BEGIN Supplied data

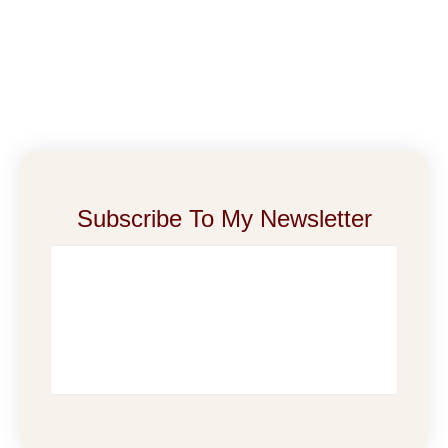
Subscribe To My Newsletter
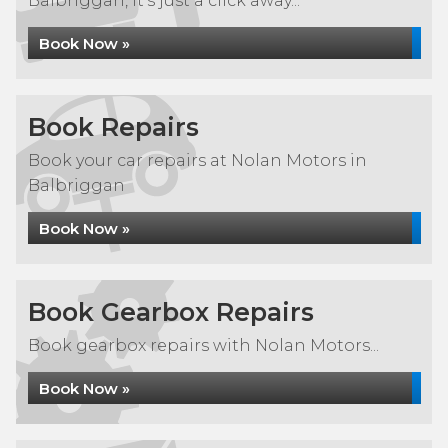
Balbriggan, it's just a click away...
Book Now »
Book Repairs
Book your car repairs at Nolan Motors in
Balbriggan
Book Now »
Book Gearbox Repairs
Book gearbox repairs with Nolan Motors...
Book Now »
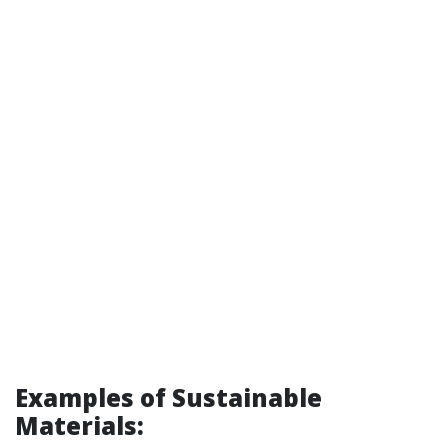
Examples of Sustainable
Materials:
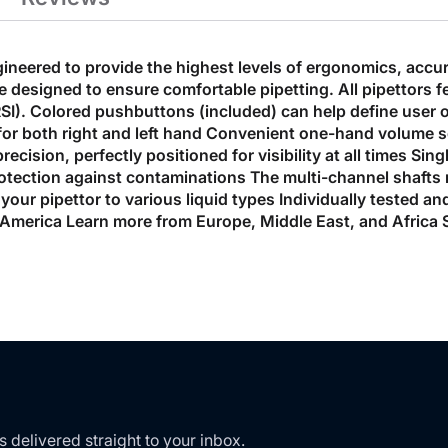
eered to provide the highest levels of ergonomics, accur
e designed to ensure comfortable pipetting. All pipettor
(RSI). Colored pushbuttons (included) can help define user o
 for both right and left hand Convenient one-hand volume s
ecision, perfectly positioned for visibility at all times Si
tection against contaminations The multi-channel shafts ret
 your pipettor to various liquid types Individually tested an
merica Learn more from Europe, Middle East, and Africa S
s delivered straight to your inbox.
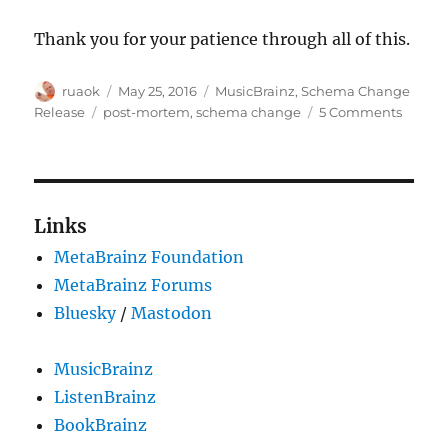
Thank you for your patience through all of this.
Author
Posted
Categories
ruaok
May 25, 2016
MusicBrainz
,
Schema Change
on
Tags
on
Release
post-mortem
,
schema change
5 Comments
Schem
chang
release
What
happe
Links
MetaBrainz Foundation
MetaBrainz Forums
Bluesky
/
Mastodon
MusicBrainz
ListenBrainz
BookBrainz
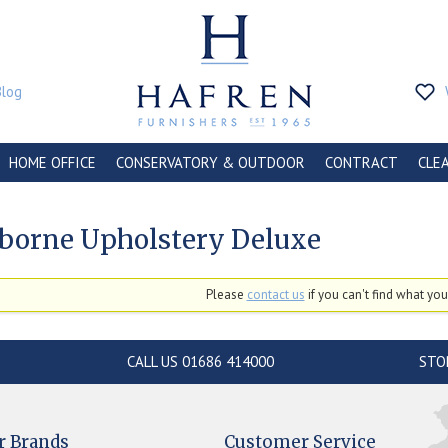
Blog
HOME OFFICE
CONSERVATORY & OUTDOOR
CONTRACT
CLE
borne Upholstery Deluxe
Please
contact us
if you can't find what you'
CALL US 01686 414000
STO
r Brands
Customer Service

END Supplied data

Brief: Apart from the images, reproduce the listing exactly as it appears.

Task solution:
Subscribe To My Newsletter
Balbriggan, it's just a click away...
Book Now »
Book Repairs
Book your car repairs at Nolan Motors in
Balbriggan
Book Now »
Book Gearbox Repairs
Book gearbox repairs with Nolan Motors...
Book Now »
Examples of Sustainable
Materials:
eered to provide the highest levels of ergonomics, accur
e designed to ensure comfortable pipetting. All pipettor
(RSI). Colored pushbuttons (included) can help define user o
 for both right and left hand Convenient one-hand volume s
ecision, perfectly positioned for visibility at all times Si
tection against contaminations The multi-channel shafts ret
 your pipettor to various liquid types Individually tested an
merica Learn more from Europe, Middle East, and Africa S
s delivered straight to your inbox.
Thank you for your patience through all of this.
Author
Posted
Categories
ruaok
May 25, 2016
MusicBrainz
,
Schema Change
on
Tags
on
Release
post-mortem
,
schema change
5 Comments
Schem
chang
release
What
happe
Links
MetaBrainz Foundation
MetaBrainz Forums
Bluesky
/
Mastodon
MusicBrainz
ListenBrainz
BookBrainz
Blog
HOME OFFICE
CONSERVATORY & OUTDOOR
CONTRACT
CLE
borne Upholstery Deluxe
Please
contact us
if you can't find what you'
CALL US 01686 414000
STO
r Brands
Customer Service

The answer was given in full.